Adding Custom Providers¶
Any provider that speaks the OpenAI chat completions API can be used through the openai provider type with a custom base_url:
{
"provider": "openai",
"model": "your-model-name",
"api_key": "your-key",
"base_url": "https://your-api.example.com/v1"
}
This works for: - OpenRouter - Azure OpenAI - Local models (vLLM, llama.cpp server) - Any OpenAI-compatible API
Ollama Native API¶
For Ollama, Qanot uses the native /api/chat endpoint with think=false instead of the OpenAI-compatible endpoint. This provides approximately 30x faster inference by disabling the thinking/reasoning step that Ollama's OpenAI compatibility layer does not support efficiently. The native API is automatically selected when Ollama is detected (by API key or base URL containing port 11434).
FastEmbed for RAG with Ollama¶
When Ollama is your LLM provider, Qanot automatically selects FastEmbed (CPU-based, ONNX runtime) for RAG embeddings instead of requiring a separate embedding API. This avoids GPU VRAM conflicts between the chat model and the embedding model. Install with pip install fastembed. If FastEmbed is not installed, Qanot falls back to using Ollama's own embedding endpoint via the OpenAI-compatible API.
For providers with significant API differences, you can subclass LLMProvider:
from qanot.providers.base import LLMProvider, ProviderResponse, StreamEvent
class MyProvider(LLMProvider):
def __init__(self, api_key: str, model: str):
self.model = model
# Initialize your client
async def chat(self, messages, tools=None, system=None) -> ProviderResponse:
# Implement chat
return ProviderResponse(content="Hello", stop_reason="end_turn")

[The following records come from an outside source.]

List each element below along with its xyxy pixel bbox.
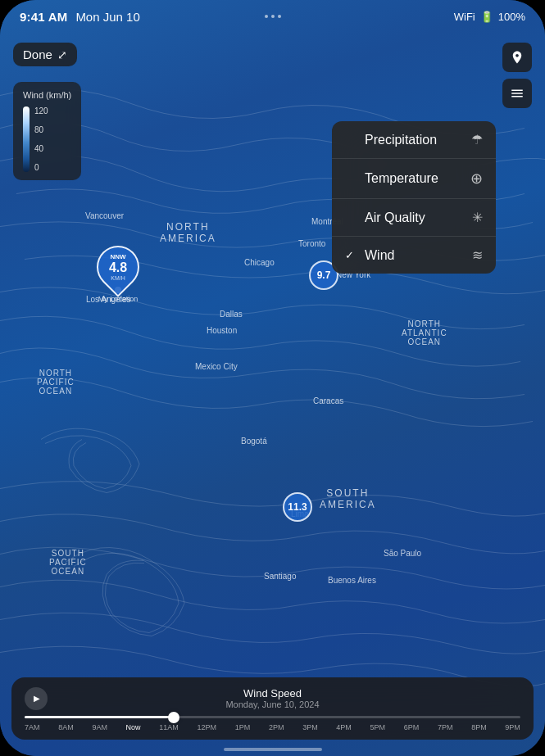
timeline-slider[interactable] [25, 716, 520, 718]
tl-12pm: 12PM [198, 723, 217, 731]
wind-val-40: 40 [34, 144, 48, 153]
layers-icon [510, 86, 525, 101]
timeline-labels: 7AM 8AM 9AM Now 11AM 12PM 1PM 2PM 3PM 4P… [25, 723, 520, 731]
wind-lines-svg [0, 0, 545, 756]
tl-11am: 11AM [159, 723, 179, 731]
timeline-panel: ▶ Wind Speed Monday, June 10, 2024 7AM 8… [11, 677, 534, 740]
timeline-fill [25, 716, 174, 718]
status-bar: 9:41 AM Mon Jun 10 WiFi 🔋 100% [0, 0, 545, 33]
done-button-label: Done [23, 48, 52, 61]
wind-icon: ≋ [472, 247, 483, 263]
tl-6pm: 6PM [404, 723, 420, 731]
wind-val-120: 120 [34, 106, 48, 115]
temperature-item[interactable]: Temperature ⊕ [332, 159, 496, 199]
temperature-label: Temperature [365, 171, 438, 186]
timeline-title-group: Wind Speed Monday, June 10, 2024 [225, 687, 319, 709]
wind-item[interactable]: ✓ Wind ≋ [332, 237, 496, 274]
precipitation-item[interactable]: Precipitation ☂ [332, 121, 496, 159]
wind-checkmark: ✓ [345, 249, 358, 261]
map-background [0, 0, 545, 756]
cursor-icon: ⤢ [57, 48, 67, 61]
tl-3pm: 3PM [302, 723, 318, 731]
timeline-subtitle: Monday, June 10, 2024 [225, 699, 319, 709]
speed-value-lima: 11.3 [288, 501, 307, 513]
tl-7am: 7AM [25, 723, 40, 731]
speed-value-newyork: 9.7 [317, 269, 331, 281]
timeline-thumb[interactable] [168, 712, 179, 723]
wind-direction: NNW [109, 253, 127, 260]
precipitation-label: Precipitation [365, 133, 437, 147]
play-button[interactable]: ▶ [25, 687, 48, 710]
location-bubble: NNW 4.8 KM/H [88, 237, 148, 297]
location-pin[interactable]: NNW 4.8 KM/H My Location [97, 246, 139, 303]
wind-label: Wind [365, 248, 394, 263]
tl-9am: 9AM [92, 723, 107, 731]
layer-dropdown-menu: Precipitation ☂ Temperature ⊕ Air Qualit… [332, 121, 496, 274]
tl-8pm: 8PM [471, 723, 487, 731]
tl-7pm: 7PM [438, 723, 453, 731]
wind-val-80: 80 [34, 125, 48, 134]
timeline-track [25, 716, 520, 718]
tl-9pm: 9PM [505, 723, 520, 731]
wind-legend: Wind (km/h) 120 80 40 0 [13, 82, 81, 180]
play-icon: ▶ [34, 694, 40, 703]
status-time: 9:41 AM [20, 10, 67, 24]
wind-unit: KM/H [109, 275, 127, 281]
wifi-icon: WiFi [454, 11, 475, 23]
battery-icon: 🔋 [480, 11, 493, 23]
top-right-buttons [502, 43, 532, 108]
status-icons: WiFi 🔋 100% [454, 11, 525, 23]
tl-5pm: 5PM [370, 723, 386, 731]
device-frame: 9:41 AM Mon Jun 10 WiFi 🔋 100% Done ⤢ [0, 0, 545, 756]
temperature-icon: ⊕ [470, 170, 483, 188]
wind-color-gradient [23, 106, 30, 172]
air-quality-icon: ✳ [472, 210, 483, 225]
timeline-header: ▶ Wind Speed Monday, June 10, 2024 [25, 687, 520, 709]
done-button[interactable]: Done ⤢ [13, 43, 77, 66]
wind-val-0: 0 [34, 163, 48, 172]
tl-8am: 8AM [58, 723, 74, 731]
tl-4pm: 4PM [336, 723, 352, 731]
location-button[interactable] [502, 43, 532, 72]
tl-2pm: 2PM [269, 723, 284, 731]
layers-button[interactable] [502, 79, 532, 108]
wind-legend-title: Wind (km/h) [23, 90, 71, 100]
air-quality-item[interactable]: Air Quality ✳ [332, 199, 496, 237]
wind-speed: 4.8 [109, 260, 127, 274]
tl-1pm: 1PM [235, 723, 251, 731]
battery-percent: 100% [498, 11, 525, 23]
status-date: Mon Jun 10 [75, 10, 139, 24]
precipitation-icon: ☂ [471, 132, 483, 147]
compass-icon [510, 50, 525, 65]
wind-legend-bar: 120 80 40 0 [23, 106, 71, 172]
speed-circle-lima[interactable]: 11.3 [283, 492, 312, 522]
air-quality-label: Air Quality [365, 211, 425, 225]
home-indicator [224, 748, 322, 751]
wind-legend-values: 120 80 40 0 [34, 106, 48, 172]
tl-now: Now [126, 723, 141, 731]
timeline-title: Wind Speed [225, 687, 319, 699]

async def chat_stream(self, messages, tools=None, system=None):
# Optional: implement streaming
# Default falls back to chat() if not overridden
yield StreamEvent(type="text_delta", text="Hello")
yield StreamEvent(type="done", response=ProviderResponse(content="Hello"))
Register it by modifying _create_single_provider in qanot/providers/failover.py.